Don’t Forget to Remember
30th Anniversary of Don’t Leave Me This Way: Art in the Age of AIDS
Watch a night of laughter and tears to mark the 30th anniversary of the landmark exhibition, Don’t Leave Me This Way: Art in the Age of AIDS.
Opening at the National Gallery in November 1994, Don’t Leave Me This Way: Art in the Age of AIDS was the first exhibition about HIV/AIDS to be held at a national gallery anywhere in the world.
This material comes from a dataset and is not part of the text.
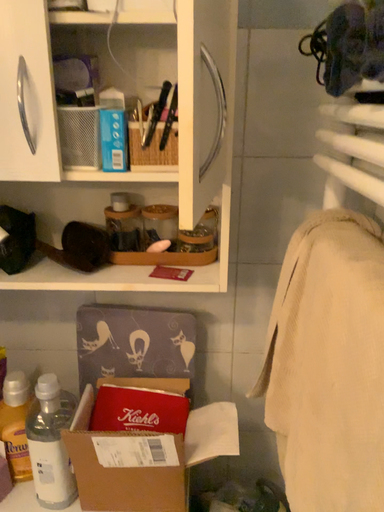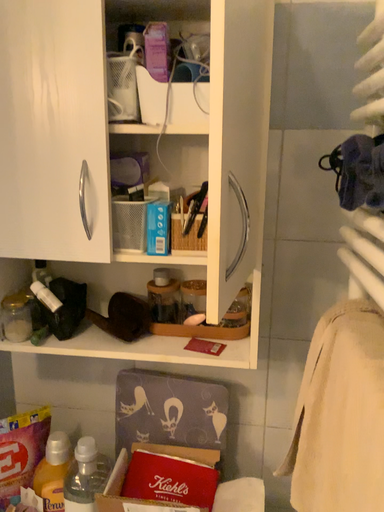 Question: How did the camera likely rotate when shooting the video?

Choices:
 (A) rotated upward
 (B) rotated downward

Answer: (A)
Timely and brave, the exhibition has defined boldness for the National Gallery to this day.
Exhibition curator, Ted Gott, now Senior Curator, International Art, National Gallery of Victoria, and Australian artist William Yang reflect on the exhibition in conversation and consider what curatorial bravery means today.
William shares a slideshow of his photographs from the exhibition opening and perform a brief monologue of Allan from his stage performance Sadness, which explores grief at the loss of so many friends who died of AIDS related illness.
'When I re-read my diaries from the early 90s, I saw that I had been to more wakes than I had been to parties. I felt compelled to tell these stories of my friends, to unburden myself of the things that I have seen.
— William Yang
Don’t Forget to Remember in this intimate evening of conversation and performance in the James Fairfax Theatre.